OBJECTIVES: Profound dengue shock syndrome (DSS) complicated by severe respiratory failure necessitating mechanical ventilation (MV) accounts for high case fatality rates among PICU-admitted patients. A major challenge to management is the assessment of intravascular volume, which can be hampered by severe plasma leakage and the use of MV.

DESIGN: Retrospective cohort, from 2013 to 2021.

PATIENTS: Sixty-seven children with profound DSS supported by MV, some of whom underwent bedside point-of-care ultrasound (POCUS) for assessment and monitoring of hemodynamics and fluid administration.

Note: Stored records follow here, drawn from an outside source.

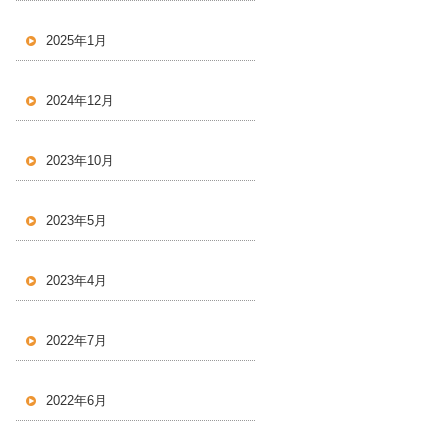
2025年1月
2024年12月
2023年10月
2023年5月
2023年4月
2022年7月
2022年6月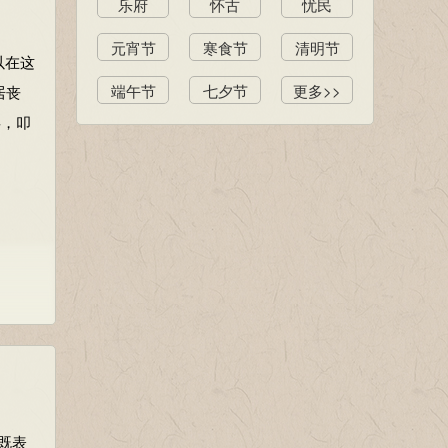
乐府
怀古
忧民
元宵节
寒食节
清明节
以在这
端午节
七夕节
更多>>
居丧
拜，叩
既表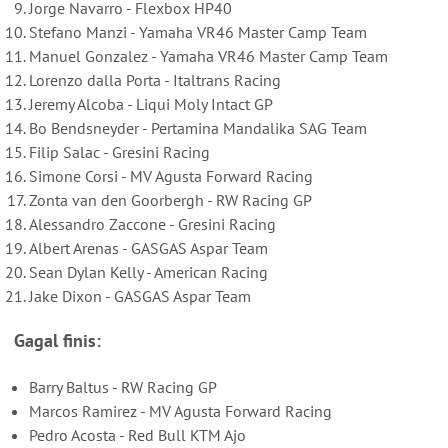
Jorge Navarro - Flexbox HP40
Stefano Manzi - Yamaha VR46 Master Camp Team
Manuel Gonzalez - Yamaha VR46 Master Camp Team
Lorenzo dalla Porta - Italtrans Racing
Jeremy Alcoba - Liqui Moly Intact GP
Bo Bendsneyder - Pertamina Mandalika SAG Team
Filip Salac - Gresini Racing
Simone Corsi - MV Agusta Forward Racing
Zonta van den Goorbergh - RW Racing GP
Alessandro Zaccone - Gresini Racing
Albert Arenas - GASGAS Aspar Team
Sean Dylan Kelly - American Racing
Jake Dixon - GASGAS Aspar Team
Gagal finis:
Barry Baltus - RW Racing GP
Marcos Ramirez - MV Agusta Forward Racing
Pedro Acosta - Red Bull KTM Ajo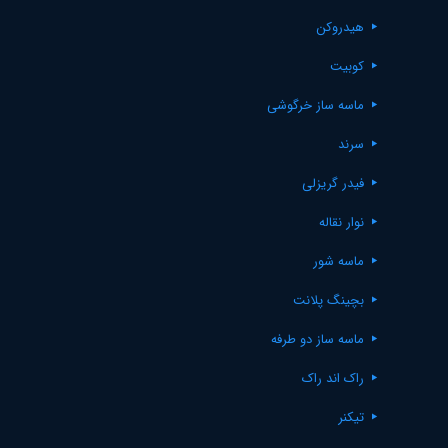
هیدروکن
کوبیت
ماسه ساز خرگوشی
سرند
فیدر گریزلی
نوار نقاله
ماسه شور
بچینگ پلانت
ماسه ساز دو طرفه
راک اند راک
تیکنر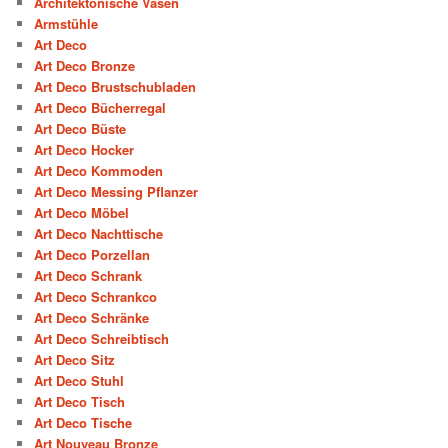
Architektonische Vasen
Armstühle
Art Deco
Art Deco Bronze
Art Deco Brustschubladen
Art Deco Bücherregal
Art Deco Büste
Art Deco Hocker
Art Deco Kommoden
Art Deco Messing Pflanzer
Art Deco Möbel
Art Deco Nachttische
Art Deco Porzellan
Art Deco Schrank
Art Deco Schrankco
Art Deco Schränke
Art Deco Schreibtisch
Art Deco Sitz
Art Deco Stuhl
Art Deco Tisch
Art Deco Tische
Art Nouveau Bronze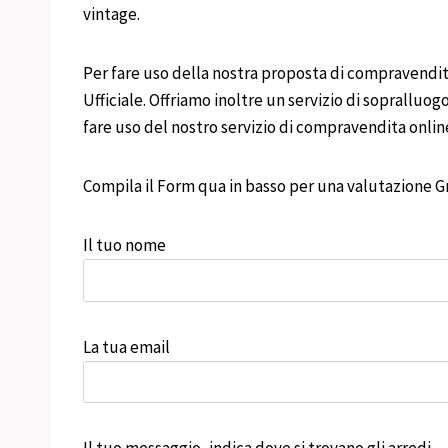
vintage.
Per fare uso della nostra proposta di compravendita
Ufficiale. Offriamo inoltre un servizio di sopralluogo
fare uso del nostro servizio di compravendita onli
Compila il Form qua in basso per una valutazione Gr
Il tuo nome
La tua email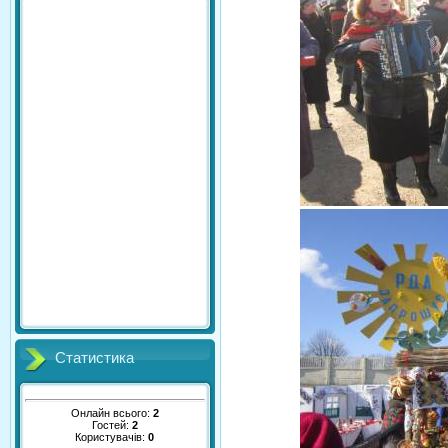
Статистика
Онлайн всього:
2
Гостей:
2
Користувачів:
0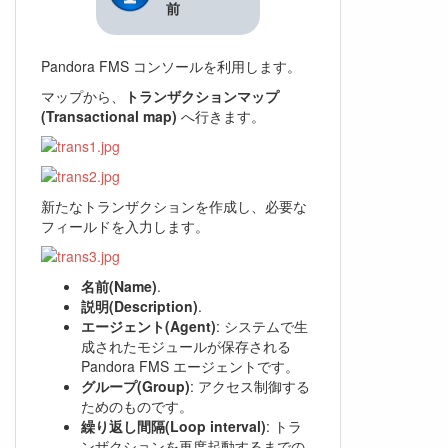
前
Pandora FMS コンソールを利用します。
マップから、
トランザクションマップ
(Transactional map)
へ行きます。
新たなトランザクションを作成し、必要な
フィールドを入力します。
名前(Name)
.
説明(Description)
.
エージェント(Agent)
: システムで生
成されたモジュールが保存される
Pandora FMS エージェントです。
グループ(Group)
: アクセス制御する
ためのものです。
繰り返し間隔(Loop interval)
: トラ
ンザクションを再度起動するまでの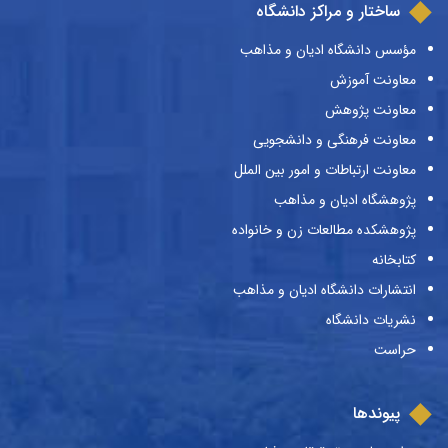
ساختار و مراکز دانشگاه
مؤسس دانشگاه ادیان و مذاهب
معاونت آموزش
معاونت پژوهش
معاونت فرهنگی و دانشجویی
معاونت ارتباطات و امور بین الملل
پژوهشگاه ادیان و مذاهب
پژوهشکده مطالعات زن و خانواده
کتابخانه
انتشارات دانشگاه ادیان و مذاهب
نشریات دانشگاه
حراست
پیوندها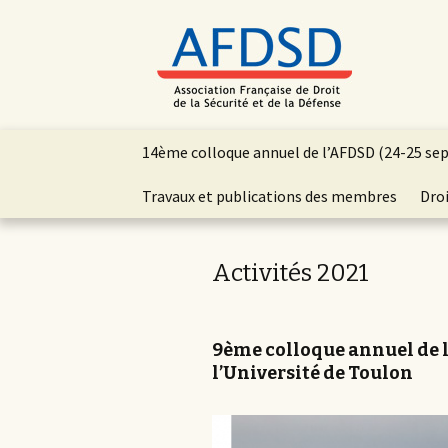
Aller
14ème colloque annuel de l’AFDSD (24-25 se
au
contenu
Travaux et publications des membres
Droi
principal
Activités 2021
9ème colloque annuel de l
l’Université de Toulon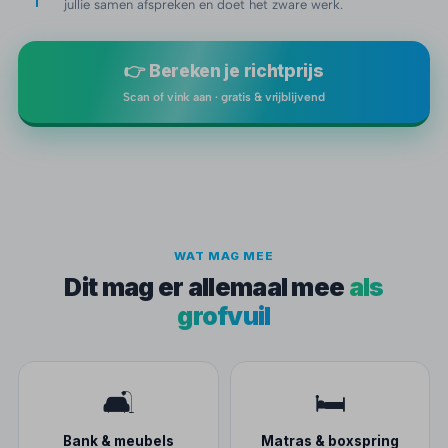
jullie samen afspreken en doet het zware werk.
👉 Bereken je richtprijs
Scan of vink aan · gratis & vrijblijvend
WAT MAG MEE
Dit mag er allemaal mee
als
grofvuil
🛋️
🛏️
Bank & meubels
Matras & boxspring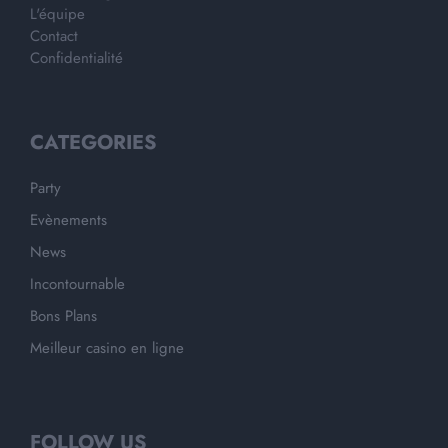
L'équipe
Contact
Confidentialité
CATEGORIES
Party
Evènements
News
Incontournable
Bons Plans
Meilleur casino en ligne
FOLLOW US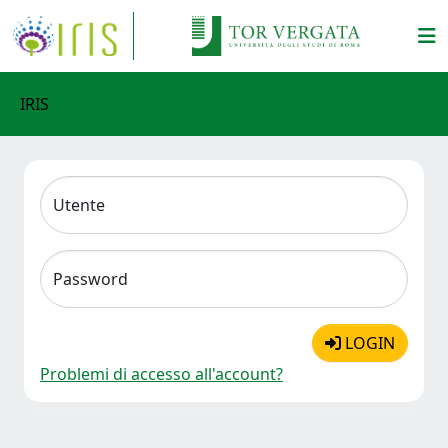
IRIS
Utente
Password
LOGIN
Problemi di accesso all'account?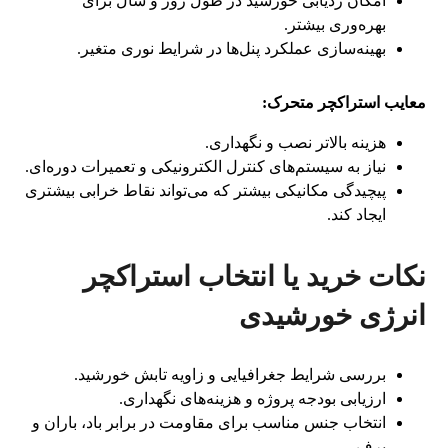
امکان ردیابی خورشید در طول روز و سال برای
بهره‌وری بیشتر.
بهینه‌سازی عملکرد پنل‌ها در شرایط نوری متغیر.
معایب استراکچر متحرک:
هزینه بالاتر نصب و نگهداری.
نیاز به سیستم‌های کنترل الکترونیکی و تعمیرات دوره‌ای.
پیچیدگی مکانیکی بیشتر که می‌تواند نقاط خرابی بیشتری
ایجاد کند.
نکات خرید یا انتخاب استراکچر
انرژی خورشیدی
بررسی شرایط جغرافیایی و زاویه تابش خورشید.
ارزیابی بودجه پروژه و هزینه‌های نگهداری.
انتخاب جنس مناسب برای مقاومت در برابر باد، باران و
برف.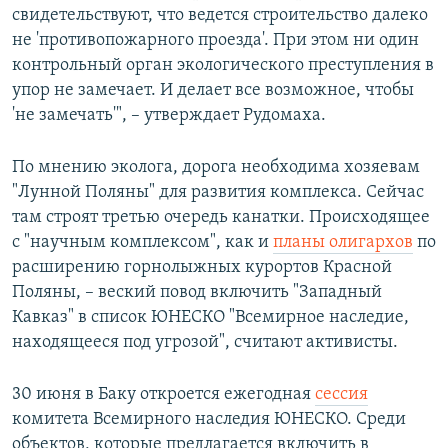
свидетельствуют, что ведется строительство далеко
не 'противопожарного проезда'. При этом ни один
контрольный орган экологического преступления в
упор не замечает. И делает все возможное, чтобы
'не замечать'", – утверждает Рудомаха.
По мнению эколога, дорога необходима хозяевам
"Лунной Поляны" для развития комплекса. Сейчас
там строят третью очередь канатки. Происходящее
с "научным комплексом", как и
планы олигархов
по
расширению горнолыжных курортов Красной
Поляны, – веский повод включить "Западный
Кавказ" в список ЮНЕСКО "Всемирное наследие,
находящееся под угрозой", считают активисты.
30 июня в Баку откроется ежегодная
сессия
комитета Всемирного наследия ЮНЕСКО. Среди
объектов, которые предлагается включить в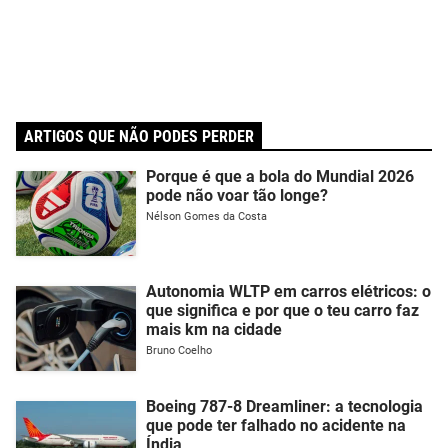
ARTIGOS QUE NÃO PODES PERDER
Porque é que a bola do Mundial 2026
pode não voar tão longe?
Nélson Gomes da Costa
Autonomia WLTP em carros elétricos: o
que significa e por que o teu carro faz
mais km na cidade
Bruno Coelho
Boeing 787-8 Dreamliner: a tecnologia
que pode ter falhado no acidente na
Índia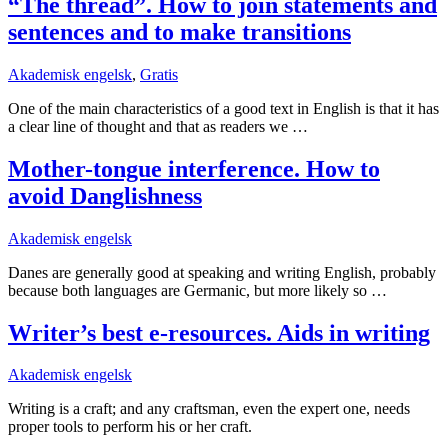
“The thread”. How to join statements and
sentences and to make transitions
Akademisk engelsk
,
Gratis
One of the main characteristics of a good text in English is that it has
a clear line of thought and that as readers we …
Mother-tongue interference. How to
avoid Danglishness
Akademisk engelsk
Danes are generally good at speaking and writing English, probably
because both languages are Germanic, but more likely so …
Writer’s best e-resources. Aids in writing
Akademisk engelsk
Writing is a craft; and any craftsman, even the expert one, needs
proper tools to perform his or her craft.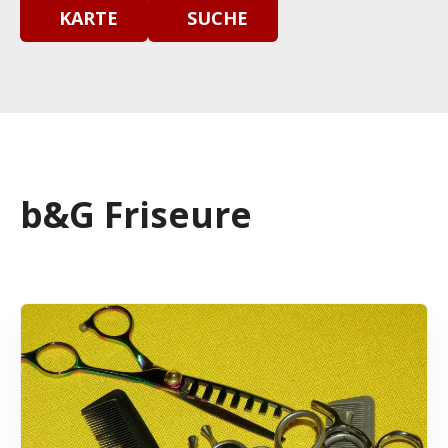
KARTE
SUCHE
b&G Friseure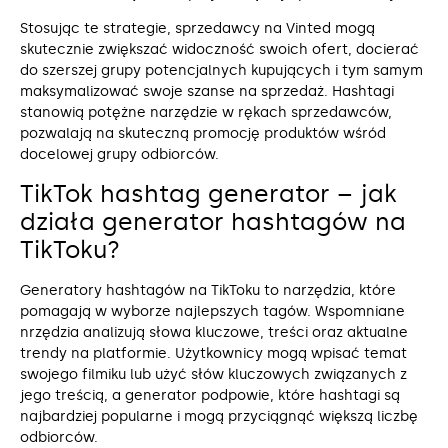
Stosując te strategie, sprzedawcy na Vinted mogą
skutecznie zwiększać widoczność swoich ofert, docierać
do szerszej grupy potencjalnych kupujących i tym samym
maksymalizować swoje szanse na sprzedaż. Hashtagi
stanowią potężne narzędzie w rękach sprzedawców,
pozwalają na skuteczną promocję produktów wśród
docelowej grupy odbiorców.
TikTok hashtag generator – jak
działa generator hashtagów na
TikToku?
Generatory hashtagów na TikToku to narzędzia, które
pomagają w wyborze najlepszych tagów. Wspomniane
nrzędzia analizują słowa kluczowe, treści oraz aktualne
trendy na platformie. Użytkownicy mogą wpisać temat
swojego filmiku lub użyć słów kluczowych związanych z
jego treścią, a generator podpowie, które hashtagi są
najbardziej popularne i mogą przyciągnąć większą liczbę
odbiorców.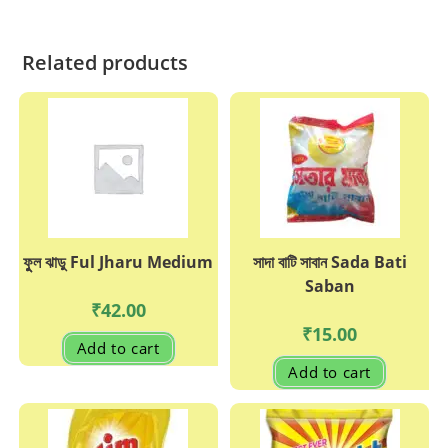
Related products
ফুুল ঝাড়ু Ful Jharu Medium
সাদা বাটি সাবান Sada Bati
Saban
₹
42.00
₹
15.00
Add to cart
Add to cart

SETTING: PICU of the tertiary Children's Hospital No. 2 in Vietnam.

INTERVENTIONS: None.

MEASUREMENTS AND MAIN RESULTS: We analyzed data clinical and laboratory data during PICU stay. In particular, during use of MV (i.e., at times 0-, 6-, and 24-hr after commencement) and fluid resuscitation. The primary study outcome was 28-day in-hospital mortality, and the secondary outcomes were associations with changes in hemodynamics, blood lactate, and vasoactive-inotrope score (VIS). Patients had a median age of 7 years (interquartile range, 4-9). Use of POCUS during fluid management (39/67), as opposed to not using (28/67), was associated with lower mortality (6/39 [15%] vs. 18/28 [64%]; difference 49 % [95% CI, 28-70%], p < 0.001). Use of POCUS was associated with lower odds of death (adjusted odds ratio 0.17 [95% CI, 0.04-0.76], p = 0.02). The utilization of POCUS, versus not, was associated with greater use of resuscitation fluid, and reductions in VIS and pediatric logistic organ dysfunction (PELOD-2) score at 24 hours after MV and PICU discharge.

CONCLUSIONS: In our experience of pediatric patients with profound DSS and undergoing MV (2013-2021), POCUS use was associated with lower odds of death, a higher volume of resuscitation fluid, and improvements in the blood lactate levels, VIS, and PELOD-2 score.